Return exactly the span of lines in the following data that opens with the line containing "Buzzing Stocks" and closes with the line containing "Palantir Stock Price". Include nothing else.

**** EXERCISE MATERIAL ****

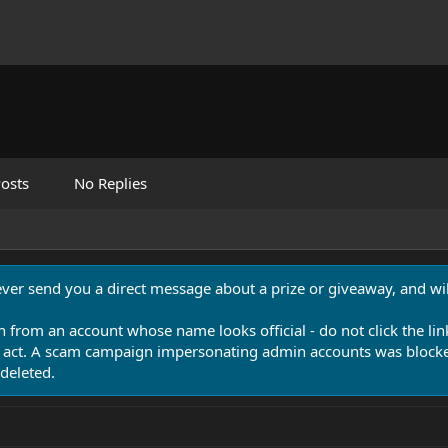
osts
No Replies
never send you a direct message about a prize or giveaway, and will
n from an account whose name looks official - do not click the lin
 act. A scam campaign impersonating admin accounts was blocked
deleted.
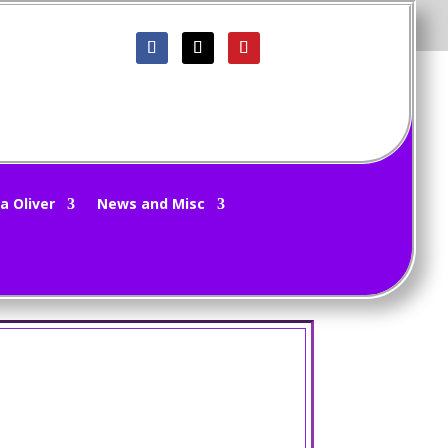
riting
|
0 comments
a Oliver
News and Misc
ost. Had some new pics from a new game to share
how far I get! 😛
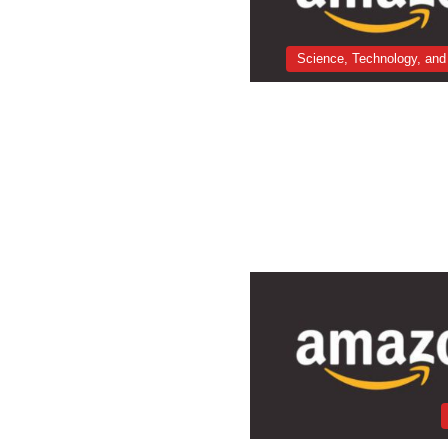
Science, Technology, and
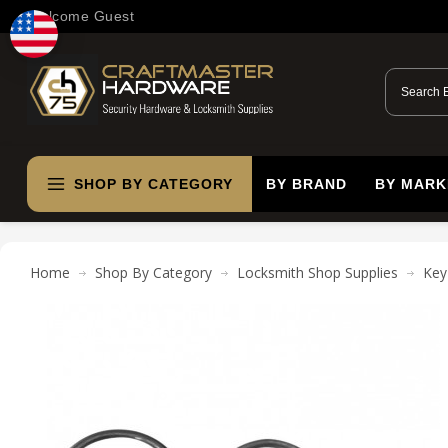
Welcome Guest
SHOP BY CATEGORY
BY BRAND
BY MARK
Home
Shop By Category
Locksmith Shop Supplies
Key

****
**** EXERCISE MATERIAL ****

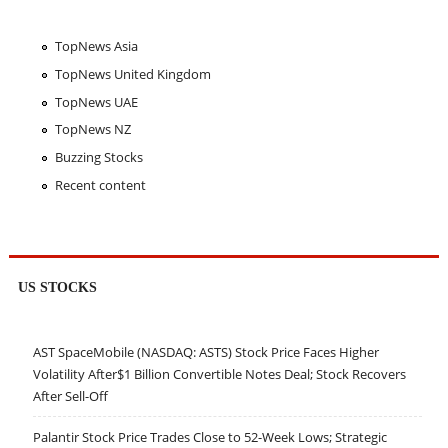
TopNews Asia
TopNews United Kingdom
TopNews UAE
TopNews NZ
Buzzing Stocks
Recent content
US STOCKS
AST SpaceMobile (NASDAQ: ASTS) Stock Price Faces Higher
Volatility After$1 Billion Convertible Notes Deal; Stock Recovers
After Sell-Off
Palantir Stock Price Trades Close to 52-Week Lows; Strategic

****

» ANSWER SECTION:
Buzzing Stocks
Recent content
US STOCKS
AST SpaceMobile (NASDAQ: ASTS) Stock Price Faces Higher
Volatility After$1 Billion Convertible Notes Deal; Stock Recovers
After Sell-Off
Palantir Stock Price Trades Close to 52-Week Lows; Strategic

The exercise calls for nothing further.